In one untidy package, Schwartzman fit elements of investigative journalism, summer featurey sorta stuff, plus maybe a little news. A couple of snippets:

“So what’s wrong with D.C. Council member Marion Barry (D-Ward 8) using taxpayer money to hire his girlfriend as a consultant?

Absolutely nothing, [said contractor Robert] Adams. In fact, he expects government officials to take care of their friends and family, and he sees no harm as long as ‘they aren’t hurting nobody. It’s all about who you know, whether you’ve got the experience or not,’ said Adams, 53, sitting on his porch in Congress Heights. ‘That’s the way the world works.'”

And: “I tried to clean it up, and we made a lot of headway,” said former mayor Anthony A. Williams (D), before volunteering that he engaged in the practice. “No one is without sin, and by no means has this been completely corrected. You have to constantly fight it.”

Highlight of the story is its in-depth stuff: Schwartzman polled the D.C. Council, reaching 11 of its 13 members. All respondents said that they’d never hired personal friends for their offices. “Harry Thomas Jr. (D-Ward 5), 48, said he had three aides he has known since his teens and early 20s. He hired them because they were qualified, he said.”

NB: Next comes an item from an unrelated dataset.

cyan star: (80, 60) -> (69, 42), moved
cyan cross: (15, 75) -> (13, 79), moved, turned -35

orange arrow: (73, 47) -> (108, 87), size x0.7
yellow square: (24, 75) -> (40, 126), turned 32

Yet even Schwartzman can’t compete with the Examiner when it comes to filling space. Check out this roach of a story in today’s edition: “Ambassadors hit the streets to help tourists, clean sidewalks.” Yes, it’s a feature about all those Business Improvement District workers, the ones who clean up and help people with directions. Here’s how the Examiner’s lede comes off:

Most D.C. residents probably don’t know much, if anything, about the brightly clad crews that cruise city sidewalks, cleaning, helping tourists and keeping an eye on the neighborhood.

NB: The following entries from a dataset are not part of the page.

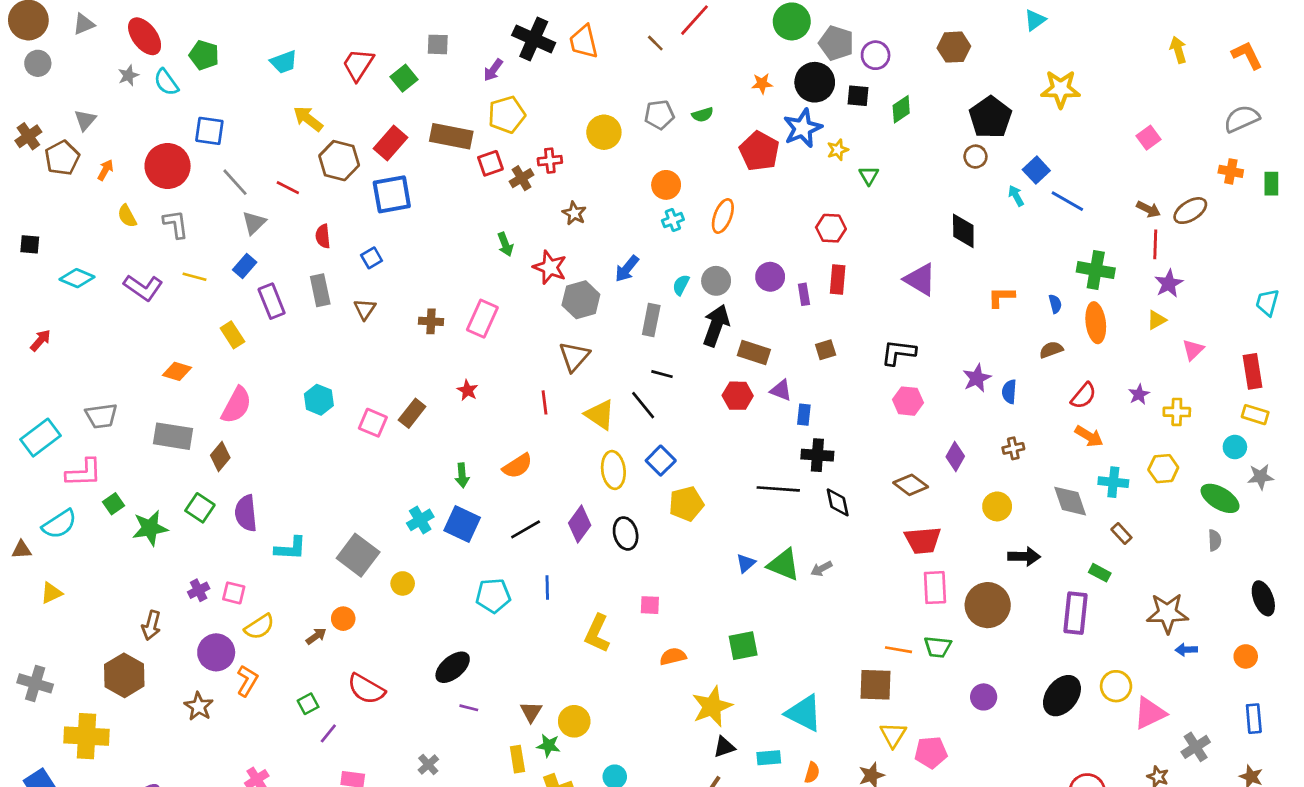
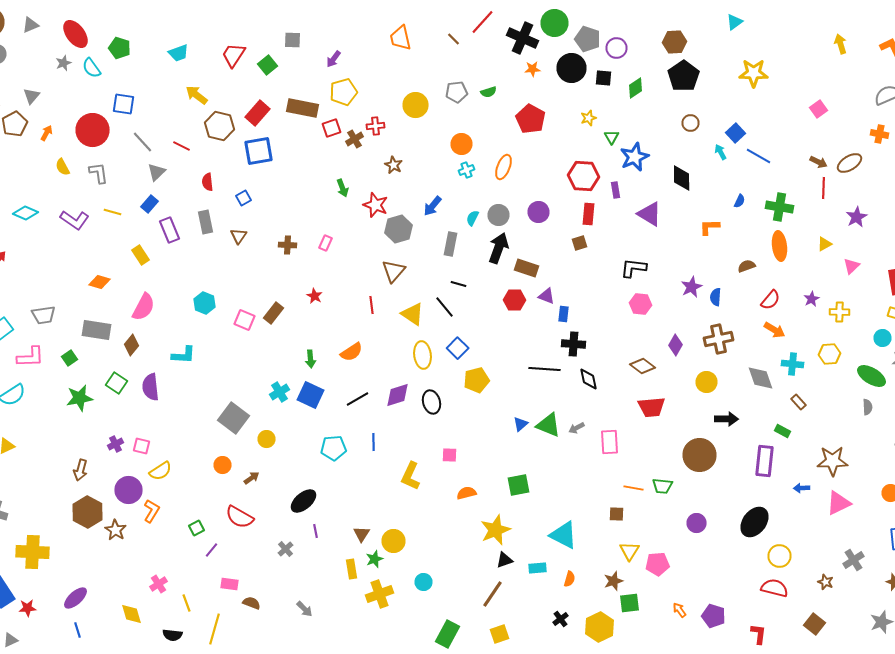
black cross: (534, 39) -> (522, 38), moved
black pentagon: (990, 117) -> (684, 76), moved
blue star: (803, 128) -> (634, 157), moved
red hexagon: (831, 228) -> (584, 176), size x1.4
purple star: (1169, 284) -> (856, 217), moved
purple rectangle: (804, 294) -> (616, 190), moved
blue semicircle: (1055, 304) -> (740, 201), moved, turned 40
pink rectangle: (482, 319) -> (326, 243), size x0.6
brown square: (826, 350) -> (580, 243), moved
brown cross: (1013, 448) -> (718, 339), size x1.8
green square: (113, 504) -> (70, 358), moved
purple diamond: (580, 524) -> (398, 395), turned 36
cyan L-shape: (290, 548) -> (184, 355), moved
pink rectangle: (935, 588) -> (610, 442), moved
brown arrow: (316, 636) -> (252, 478), moved
blue arrow: (1186, 650) -> (802, 488), moved
brown hexagon: (124, 675) -> (88, 512), moved
brown square: (876, 685) -> (616, 514), size x0.6
yellow circle: (1116, 686) -> (780, 556), moved
purple line: (469, 708) -> (316, 531), turned 64
pink triangle: (1150, 713) -> (838, 503), moved
green star: (549, 746) -> (374, 559), turned -30
gray cross: (428, 765) -> (286, 549), moved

They are the clean teams and ambassadors of Washington’s business improvement districts, and they’re here to help you.

“There’s a pretty demanding set of skills [we look for],” said Rit Thompson, chief executive of the company that hires workers for the Golden Triangle BID. “There’s a very high bar to become a member.”

Note to Examiner: The BIDs have been around for more than a decade.

Michael E. Ruane, the Post‘s chronicler of the intersection between federal and local D.C., chooses a slow-moving topic for a summer Metro feature: a round of maintenance on D.C.’s various statues. This one packs it all, including cheezy lede: “The general sat motionless as the man with rubber gloves and tattooed legs gently brushed wax across his nose.”

Elsewhere in the Post, a tepid story on the return of summer. Here’s a little sample: “At a Baskin-Robbins ice cream store on Lee Highway in Arlington County, Sharon Cohen sat with her son, Gabriel, 3, and her father, George McLoone, who turns 64 Friday. Cohen said she took her son out for ice cream to celebrate his birthday, which was Saturday.

‘We planned to meet for birthday ice cream,’ she said. ‘And turns out we had good timing, cause it is a great day for ice cream.'”

We got a fourth person charged in the bribery and kickback scam that went down in the D.C. government’s technology office. WARNING TO LAX AND SHORT-ATTENTION-SPANNED READERS OF LL DAILY: This scam is different from the scam that rocked the D.C. Office of Tax and Revenue. The tax scam involved basically just stealing money from the city’s coffers. The technology scan allegedly involves steering contracts to cronies and getting kickbacks and other favors in return. Important distinctions, there.

Metro is ordering safety training following the death of a track worker on Sunday night. WaTimes story on the matter. WaPo edit board asks whether absence of serious oversight is to blame for the system’s woes. More Metro dysfunction: Worker who let train leave yard with too many cars tests positive for drugs. WTOP.

More madness from Peter Nickles: D.C. Wire tells us that the city is asking a federal court for a rehearing on the ruling that D.C. security checkpoints in Trinidad were unconstitutional. Attorney General Nickles had this to say in the request: “The panel decision holds that the Fourth Amendment prohibits law enforcement authorities in the District from ever stopping drivers at checkpoints in order to deter crime. Even assuming that general deterrence interests are insufficient to justify a suspicionless stop, the Court should hold that a properly tailored checkpoint may be reasonable, and hence constitutional, in at least some circumstances when federal or District authorities act in response to specific, credible threats of imminent violence.” Examiner story on same. WTOP.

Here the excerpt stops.